Risk Management: Where Things Happen

Setting the scene

A number of messages are being learned as we navigate our way through the 2020 coronavirus pandemic… not the least being that there is a time to talk and a time to act. We all share a collective responsibility in manging the risks of an unseen threat; but, we also all have to step up to our own individual responsibilities for maintaining our personal safety, and that of people immediately around us. We need clear leadership when managing difficult and dangerous risks; but, then we need to act in clearly thought out ways when putting guidance into action. 

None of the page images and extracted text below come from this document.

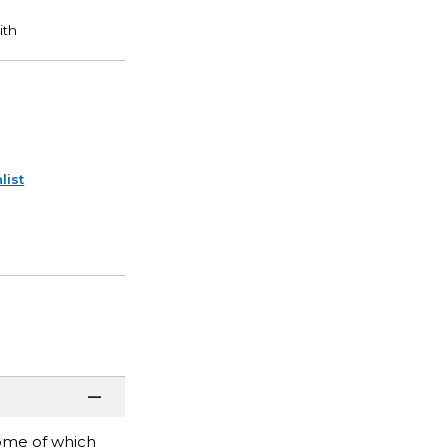
list
Some of which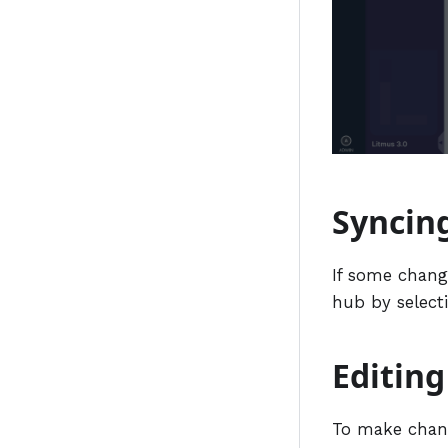
Syncin
If some change
hub by select
Editin
To make chang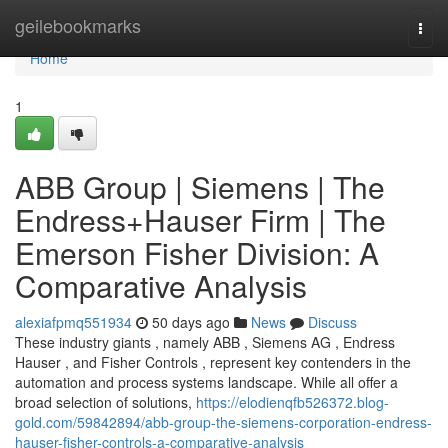
Home
geilebookmarks
Togg
navi
Home
1
ABB Group | Siemens | The
Endress+Hauser Firm | The
Emerson Fisher Division: A
Comparative Analysis
alexiafpmq551934
50 days ago
News
Discuss
These industry giants , namely ABB , Siemens AG , Endress
Hauser , and Fisher Controls , represent key contenders in the
automation and process systems landscape. While all offer a
broad selection of solutions,
https://elodienqfb526372.blog-
gold.com/59842894/abb-group-the-siemens-corporation-endress-
hauser-fisher-controls-a-comparative-analysis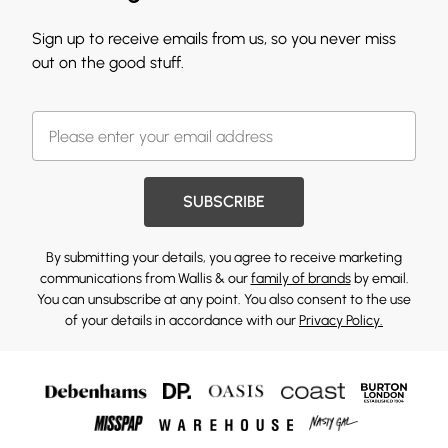
Sign up to receive emails from us, so you never miss
out on the good stuff.
SUBSCRIBE
By submitting your details, you agree to receive marketing
communications from Wallis & our
family of brands
by email.
You can unsubscribe at any point. You also consent to the use
of your details in accordance with our
Privacy Policy.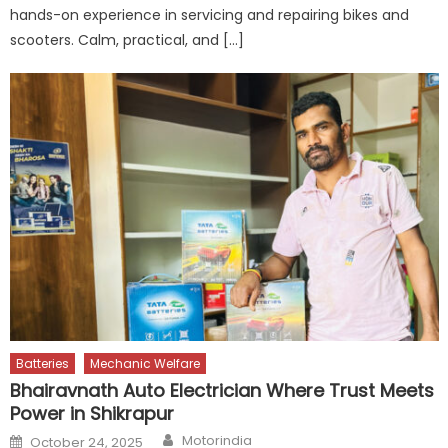
hands-on experience in servicing and repairing bikes and
scooters. Calm, practical, and […]
Batteries
Mechanic Welfare
Bhairavnath Auto Electrician Where Trust Meets
Power in Shikrapur
Author
Posted
Motorindia
October 24, 2025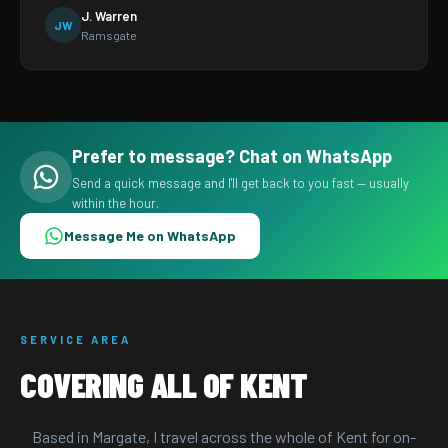
J. Warren
JW
Ramsgate
Prefer to message? Chat on WhatsApp
Send a quick message and I'll get back to you fast — usually
within the hour.
Message Me on WhatsApp
SERVICE AREA
COVERING ALL OF KENT
Based in Margate, I travel across the whole of Kent for on-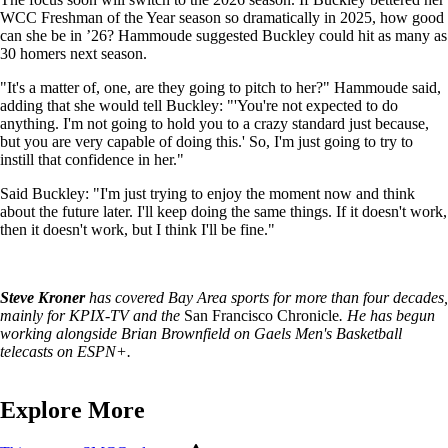
WCC Freshman of the Year season so dramatically in 2025, how good
can she be in ’26? Hammoude suggested Buckley could hit as many as
30 homers next season.
"It's a matter of, one, are they going to pitch to her?" Hammoude said,
adding that she would tell Buckley: "'You're not expected to do
anything. I'm not going to hold you to a crazy standard just because,
but you are very capable of doing this.' So, I'm just going to try to
instill that confidence in her."
Said Buckley: "I'm just trying to enjoy the moment now and think
about the future later. I'll keep doing the same things. If it doesn't work,
then it doesn't work, but I think I'll be fine."
Steve Kroner
has covered Bay Area sports for more than four decades,
mainly for KPIX-TV and the
San Francisco Chronicle
. He has begun
working alongside Brian Brownfield on Gaels Men's Basketball
telecasts on ESPN+.
Explore More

Perhaps another prescient message in recent times has been the reminder about lies, damn lies and statistics (insert your Government of choice into this narrative). A frequent issue I have been confronted with, over 35 years of experience working in healthcare and case management, has been the preoccupation with risk assessment by numbers. It makes life so much easier for auditors, but offers far less clarity for practitioners. Government briefings on the pandemic have been characterised by a blizzard of claims backed up by numbers, none of which stand up to much scrutiny (the BBC Radio 4  More or Less programme does a fine job of skewering the regular misrepresentations of data). 

Essentially, the change in the numbers becomes the mesmerising attraction… but as they rarely directly informed you what to do in the first place, their ability to accurately measure what you’ve done should be called into question. Statisticians, auditors and bureaucrats (and politicians) will argue all day long that these measures are the only way we know we are doing things right. In the meantime, practitioners frequently find themselves on the receiving end of numerous demands for generating more and more data, which becomes a risk in its own right… that of distracting time and attention away from what they should be doing with the people they are working with.


Establishing the dilemma

·      Do we need to be gathering data? Yes, where it is relevant and guided by the context of the work in hand.

·      Communication shrouded in numbers is more usually called mathematics.

·      Do we need to shine a spotlight on the gulf in priorities between bureaucratic and practice demands? Most certainly; the gender contrast notwithstanding, Venus and Mars come to mind.

·      Can I have a pound for every time I have heard a bureaucrat say their intention is to reduce bureaucracy? Please… bank account details to follow!

·      What is needed is good quality guidance that helps drive the accurate narrative that reflects and informs individual circumstances.


Cutting to the chase

Within the complex area of working with risk there is a place for risk assessment, but it only helps us to identify what the risks are. A clear and obvious danger is that we apply rigorous attention to developing the fine details of a risk assessment, but less detailed consideration to what we should then be doing with people. An inordinate amount of energy may be required of practitioners to complete complex and often numerically focussed risk assessment documents… but what happens next? 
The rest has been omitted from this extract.